## WHAT IS NEEDED
Omit every picture, then return the listing verbatim.

## DATA EXCERPTS
= Beginning of Section =
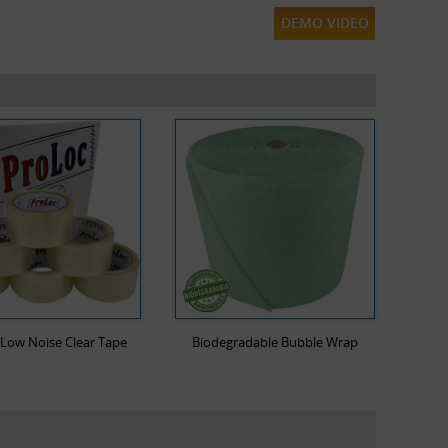
DEMO VIDEO
Low Noise Clear Tape
Biodegradable Bubble Wrap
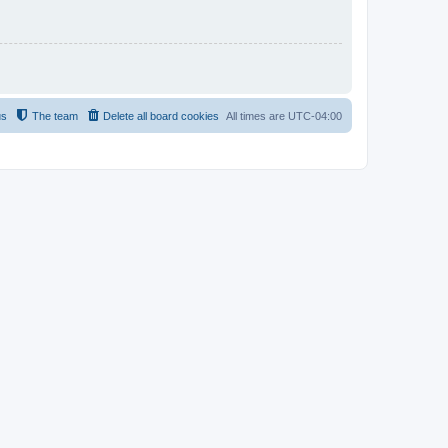
us
The team
Delete all board cookies
All times are
UTC-04:00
= End of Section =
## EXERCISE OUTPUT
DEMO VIDEO
Low Noise Clear Tape
Biodegradable Bubble Wrap
us
The team
Delete all board cookies
All times are
UTC-04:00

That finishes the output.